The results obtained in this experiment are shown in Figs. 2 and 3. For the benchmark problem cap131, we set a population of employed bees \(B_ {1} = 50\), a population of onlooker bees \(B_ {2} = 200\), and the number of repetitions \(N = 100\) and the cut limit c ranges between 5 and 50. The x-axis of the graph represents the cut limit c and the y-axis of the graph represents HR in Fig. 2 and ARPE in Fig. 3, respectively. Comparing the formulas (4) and (5), we found that the two formulas show almost the same results. This implies that the formula (5) does not have a desired property as a fitness function. The formulas (6), (7) and (8) are designed so that the fitness value is affected largely by the value of \(x_k\). If the cut limit c is set small, we obtain better results in the formulas (6), (7) and (8) than the formula (5), on the other hand, the cut limit c gets larger, then the formula (5) gives a better result. This indicates that we can obtain a better result in a shorter computation, although the search may fall in a local optimal.

Table 3. Experimental Results of the proposed fitness value

3.2 Experiment 2

Considering the results of Experiment 1, we propose the following formula for the fitness value:

$$\begin{aligned} fitness(x_{k}) = \frac{1}{Q+(x_{k}-x_{*})} \end{aligned}$$

(9)

where Q is an arbitrary constant, given as a parameter to the algorithm.

Fig. 2.

Experiment 1: HR

Fig. 3.

Experiment 1: ARPE

Fig. 4.

Experiment 2: HR

Fig. 5.

Experiment 2: ARPE

Figures 4 and 5 show how the value of cut limit c between 5 and 50 affects HR and ARPE for the benchmark problem cap131 with bee populations \(B_ {1} = 50\), \(B_ {1} = 20\) and the number of iterations \(N = 100\). If \(Q = 10^6\) or \(10^8\), the fitness value of (5) is almost the same as the one for (9). If \(Q = 1\), the fitness value of (9) is almost the same as the one for (6). If \(Q = 10^{4}\), the fitness value of (9) is better than (5). As a result of the experiment, we believe that the ABC algorithm operates more efficiently by the fitness formula (9) with \(Q = 10^{4}\).

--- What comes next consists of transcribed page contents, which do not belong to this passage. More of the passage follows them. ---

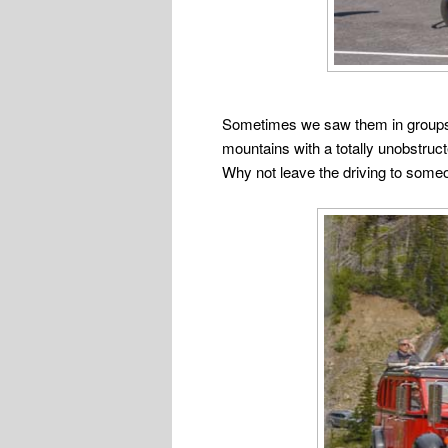
Sometimes we saw them in groups of 
mountains with a totally unobstructe
Why not leave the driving to some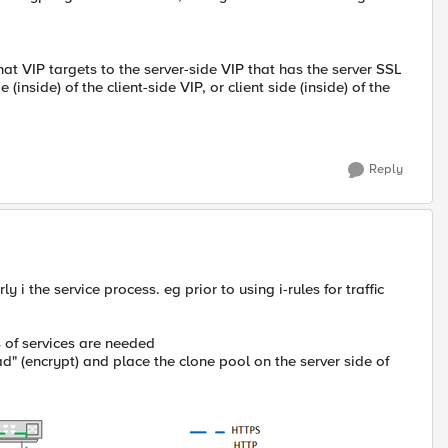
hat VIP targets to the server-side VIP that has the server SSL
(inside) of the client-side VIP, or client side (inside) of the
Reply
ly i the service process. eg prior to using i-rules for traffic
s of services are needed
" (encrypt) and place the clone pool on the server side of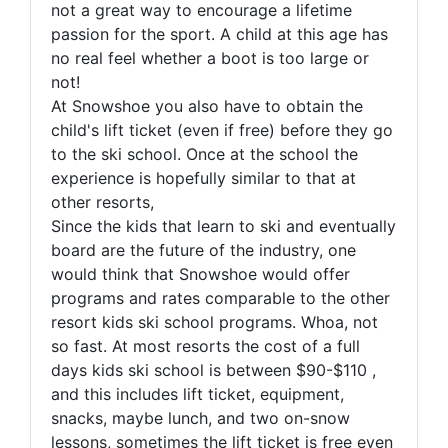
not a great way to encourage a lifetime
passion for the sport. A child at this age has
no real feel whether a boot is too large or
not!
At Snowshoe you also have to obtain the
child's lift ticket (even if free) before they go
to the ski school. Once at the school the
experience is hopefully similar to that at
other resorts,
Since the kids that learn to ski and eventually
board are the future of the industry, one
would think that Snowshoe would offer
programs and rates comparable to the other
resort kids ski school programs. Whoa, not
so fast. At most resorts the cost of a full
days kids ski school is between $90-$110 ,
and this includes lift ticket, equipment,
snacks, maybe lunch, and two on-snow
lessons, sometimes the lift ticket is free even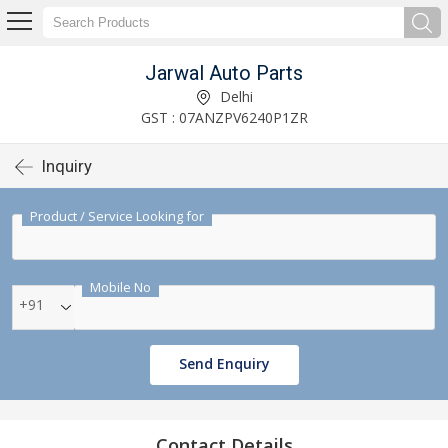
Jarwal Auto Parts
Delhi
GST : 07ANZPV6240P1ZR
Inquiry
Product / Service Looking for
Mobile No
+91
Send Enquiry
Contact Details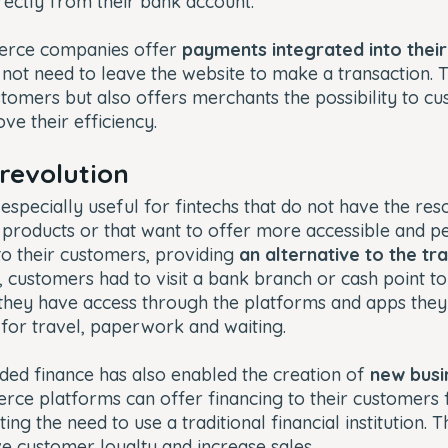
rectly from their bank account.
merce companies offer
payments integrated into thei
not need to leave the website to make a transaction. Th
tomers but also offers merchants the possibility to cu
ve their efficiency.
 revolution
 especially useful for fintechs that do not have the re
 products or that want to offer more accessible and p
 to their customers, providing
an alternative to the tr
 customers had to visit a bank branch or cash point to
 they have access through the platforms and apps they
for travel, paperwork and waiting.
ded finance has also enabled the creation of
new busi
ce platforms can offer financing to their customers f
ing the need to use a traditional financial institution. T
 customer loyalty and increase sales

Finally, we show the result of performing the proposed fitness value and conventional fitness value for each set of benchmark problems in Table 3, where we set the population of employed bees \(B_ {1} = 50\), the population of the onlooker bees \(B_ {1} = 200\), the cut limit \(c = 20\) and the number of repetitions \(N = 100\).

4 Conclusions

In this paper we discussed the fitness function of the ABC algorithm for the UFLP by carrying out experiments of several variants and comparing with the original fitness function. Our experiment indicates the conventional formula (5) for the fitness value of the ABC algorithm is almost same as the fitness of a constant function given by (4) for the benchmark problems and so it seems inadequate for the UFLP. Therefore, we proposed a new formula (9) which can appropriately weight the fitness value according to problem instances. Using the formula (9) with a smaller value of Q, we can find more open facility vectors whose total costs are low and it makes the search efficient. However, we consider that the algorithm falls in a local optima when we use a too small value of Q and the algorithm does perform adequately. In our experiment, the ABC algorithm with the fitness function (9) with \(Q = 10^4\) performs best and exceeds the original formula (5). The new candidate for the fitness function is worth being applied to other problems, although we do not know how to adjust the value of Q for specific optimization problem. It will be our future research to study how to adjust the value Q for a specific optimization problem such as TSP.